» ASSIGNMENT:
All entries are to be transcribed verbatim, but images are not carried over.

Source data:
--- --- ---

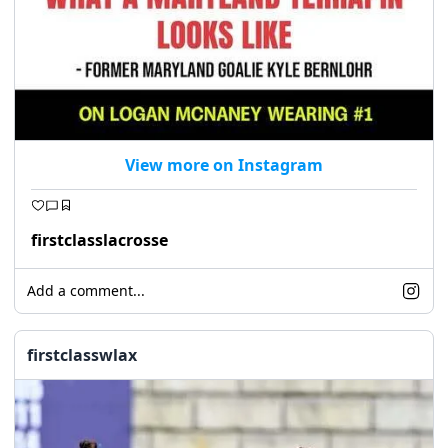
View more on Instagram
firstclasslacrosse
Add a comment...
firstclasswlax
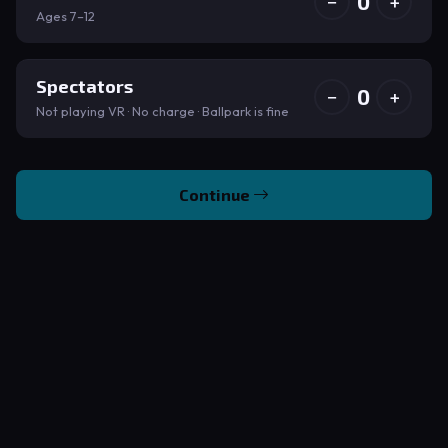
0
−
+
Ages 7–12
Spectators
0
−
+
Not playing VR · No charge · Ballpark is fine
Continue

--- --- ---

» EXPECTED ANSWER:
View more on Instagram
firstclasslacrosse
Add a comment...
firstclasswlax
0
−
+
Ages 7–12
Spectators
0
−
+
Not playing VR · No charge · Ballpark is fine
Continue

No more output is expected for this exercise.